Amerika’daki Türklerin anavatan parasıyla yürüyüş yapmalarının mantık ve izanda yerini göremiyorum. Para musluğunun kapanmasıyla kişisel ve grupsal çekişmeler de ortadan kalkmış olacak. Gerçek anlamda toplum temsilciliğini üstlenmiş yeni komite, yürüyüş ve kültür etkinlikleri için ihtiyaç masrafı olarak gösterilen 350 bin doları Türk toplumundan sağlayabilir.

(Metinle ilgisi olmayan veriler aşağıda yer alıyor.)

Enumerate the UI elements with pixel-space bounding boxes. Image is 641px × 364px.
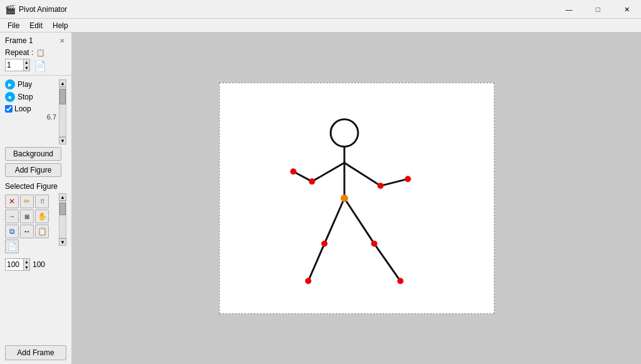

YORGUN günleri geride bıraktık. Fiziksel ve zihinsel yorgunluk bu. Kolay değil, konu Türkiye ve Türklük. Amerika’daki Türklere zaman zaman seslendik: ‘Değerli soydaşımız, esnaf isen kepenk indir, şoförsen direksiyon kitle, öğrenci isen yarım gün tatil ver kendine. New York’un merkezinde sizleri görmek istiyoruz. Elimizde bayrak, sırtımızda ayyıldızlı tişört, tek ses, tek yürek olarak Türklüğümüzü haykıracağız. Gel bizlere katıl. Yılda bir gün bu.’
Mayısta geleneksel hale dönüşmüş ‘Türk Günü Yürüyüşü’nden söz ediyorum. Yeni Dünya’daki Türk varlığını simgeleyen en önemli olay. Geriye baktığımda 24 yıldır bu yürüyüşü Manhattan’ın caddelerinde, sokaklarında izlediğim aklıma geliyor.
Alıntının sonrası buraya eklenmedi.